72

9:22 A.M.

THE CARLYLE

MADISON AVENUE

MANHATTAN

Igor stared at a large curvilinear computer screen.

His apartment at the Carlyle was luxurious and had the feeling, usually, of a peaceful aerie high above the Upper East Side of Manhattan. His apartment was austere, with very little furniture. The windows were specialized, wrapped in a thin velum of microcopper membrane. The walls, ceilings, and floors contained custom manufactured insulation and even the electric current in the apartment went through a cipher. All of it was there to prevent electronic eavesdropping.

Igor could hear the roar of multiple sirens from the streets.

The table was long, rectangular, and glass. He had a perfect view of Madison Avenue. In the distance, the sky was hazy and crossed with smoke clouds, like a volcano that’s just erupted. It was detritus from the tunnels miles away to the south, spewing heat and ash into the sky. But Igor wasn’t looking at the view at this particular moment. Instead, he was focused on the curvilinear computer screen.

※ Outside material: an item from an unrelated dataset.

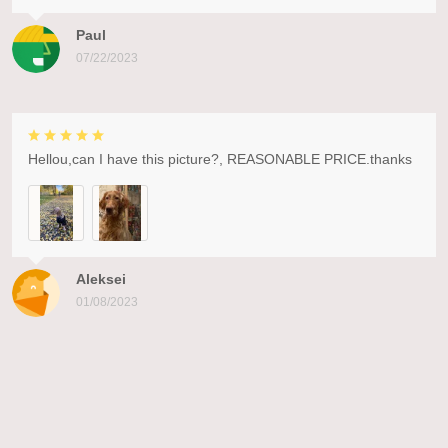
Paul
07/22/2023
Hellou,can I have this picture?, REASONABLE PRICE.thanks
Aleksei
01/08/2023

The concave LCD was lit up in a maze of photos, live videos, digits, and letters. There were at least twenty separate applications running on Igor’s computer. All of it was somehow correlated to the attack on New York City.

Igor was tapped into Langley, Quantico, and NYPD’s operating platform through the main trunk, enabling him to see what activity was taking place on the ground and behind the scenes, in real time.

Part of the screen was taken up by a gallery of several dozen individual live video feeds, spread across the screen like a checkerboard, each feed inputted by some sort of surveillance camera, including several attached to the gear of NYPD officers, police cruisers, CCTV surveillance cameras. Igor did not control any of these feeds; he was, in essence, eavesdropping on the real-time efforts of law enforcement.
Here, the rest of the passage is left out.